Likewise, in a case where the lever device 26A is operated in a
boom lowering direction, the controller 30 outputs a boom lowering
operation signal (electric signal) according to the amount of
operation to the electromagnetic valve 62. The electromagnetic
valve 62 operates according to the boom lowering operation signal
(electric signal) to control the pilot pressure applied to the
pilot port at the boom lowering side of the control valve 175,
i.e., a boom lowering operation signal (pressure signal).
Therefore, the control valve unit 17 can achieve an operation of
the boom cylinder 7 (the boom 4) according to an operation content
of the lever device 26A.
[0215] In a case where the boom 4 (the boom cylinder 7) operates
autonomously, for example, the controller 30 generates a boom
raising operation signal (electric signal) or a boom lowering
operation signal (electric signal) in accordance with a correction
operation signal (electric signal), regardless of the operation
signal (electric signal) that is output from the operation signal
generation unit of the lever device 26A. The correction operation
signal may be an electric signal generated by the controller 30 or
may be an electric signal generated by a control device other than
the controller 30. Accordingly, the control valve unit 17 can
achieve an autonomous movement of the boom 4 (the boom cylinder 7)
according to the correction operation signal (electric signal).
[0216] Also, the movements of the arm 5 (the arm cylinder 8), the
bucket 6 (the bucket cylinder 9), the upper turning body 3 (the
turning hydraulic motor 2A), and the lower traveling body 1 (the
travelling hydraulic motors 1L, 1R) based on similar pilot circuits
are similar to the movement of the boom 4 (the boom cylinder
7).
[0217] In this manner, in a case where the electric operating
apparatus 26 is employed, the controller 30 can execute the
autonomous control function of the shovel 100 more easily than in a
case where a hydraulic pilot-type operating apparatus 26 is
employed.
[0218] [Work Support System Including Shovel]
[0219] Next, an overview of a work support system including the
shovel 100 according to the present embodiment is explained with
reference to FIG. 11.
[0220] FIG. 11 is a drawing illustrating an example of a work
support system SYS including the shovel 100.
[0221] As illustrated in FIG. 11, the work support system SYS
includes the shovel 100, a support device 200, and a management
device 300.
[0222] In this Example, the work support system SYS is configured
to be able to perform work support of the shovel 100 with the
support device 200 or the management device 300 on the basis of
communication between the support device 200 or the management
device 300 and the shovel 100.
[0223] It should be noted that the work support system SYS may
include one or more shovels 100. Also, the work support system SYS
includes one or more support devices 200 and one or more management
devices 300.
[0224] For example, the support device 200 is used by a user
related to the shovel 100 (for example, workers and site foremen in
a work site of the shovel 100, operators of the shovel 100, and the
like) to support the work of the shovel 100. The support device 200
is, for example, a user terminal used by the user related to the
shovel 100. Specifically, the support device 200 may be, for
example, mobile terminals such as smartphones, tablet terminals,
laptop computer terminals, and the like. The support device 200 may
be, for example, stationary terminals such as desktop computer
terminals installed in a temporary office in a work site.

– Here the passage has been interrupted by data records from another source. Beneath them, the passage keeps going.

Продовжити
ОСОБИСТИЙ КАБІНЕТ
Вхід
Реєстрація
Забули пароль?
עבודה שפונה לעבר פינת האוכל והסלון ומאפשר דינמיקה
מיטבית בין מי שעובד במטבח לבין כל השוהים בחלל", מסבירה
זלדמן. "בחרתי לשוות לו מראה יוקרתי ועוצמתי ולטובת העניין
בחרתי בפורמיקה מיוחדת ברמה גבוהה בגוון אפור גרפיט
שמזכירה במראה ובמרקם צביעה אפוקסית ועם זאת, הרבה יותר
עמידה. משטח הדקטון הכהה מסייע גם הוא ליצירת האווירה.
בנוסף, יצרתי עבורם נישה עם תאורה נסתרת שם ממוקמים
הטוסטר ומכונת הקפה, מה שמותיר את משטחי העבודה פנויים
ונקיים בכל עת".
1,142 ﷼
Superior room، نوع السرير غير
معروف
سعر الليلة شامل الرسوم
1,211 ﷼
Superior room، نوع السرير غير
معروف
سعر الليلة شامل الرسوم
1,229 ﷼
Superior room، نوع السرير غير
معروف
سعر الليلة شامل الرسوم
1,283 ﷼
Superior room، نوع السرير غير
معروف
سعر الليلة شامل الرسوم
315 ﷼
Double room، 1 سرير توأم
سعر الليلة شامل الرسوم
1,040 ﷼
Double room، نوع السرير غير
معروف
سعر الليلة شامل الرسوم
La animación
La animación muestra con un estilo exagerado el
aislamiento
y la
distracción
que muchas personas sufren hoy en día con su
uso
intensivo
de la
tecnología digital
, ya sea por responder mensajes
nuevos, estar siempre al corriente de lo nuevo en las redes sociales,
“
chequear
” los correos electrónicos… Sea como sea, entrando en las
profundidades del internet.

[0225] For example, the support device 200 is communicably
connected to the shovel 100 and the management device 300 through a
predetermined network including a mobile communication network that
includes a base station as a terminal, a satellite communication
network, and the like. In this case, the support device 200 may be
communicably connected via the management device 300 to the shovel
100. For example, the support device 200 may be configured to be
able to directly communicate with the shovel 100 by predetermined
short distance communication (for example, Bluetooth communication
(registered trademark), WiFi communication, and the like).
[0226] For example, the support device 200 may be configured to be
able to transmit a control instruction for work support to the
shovel 100 in response to an operation of a shovel-related user.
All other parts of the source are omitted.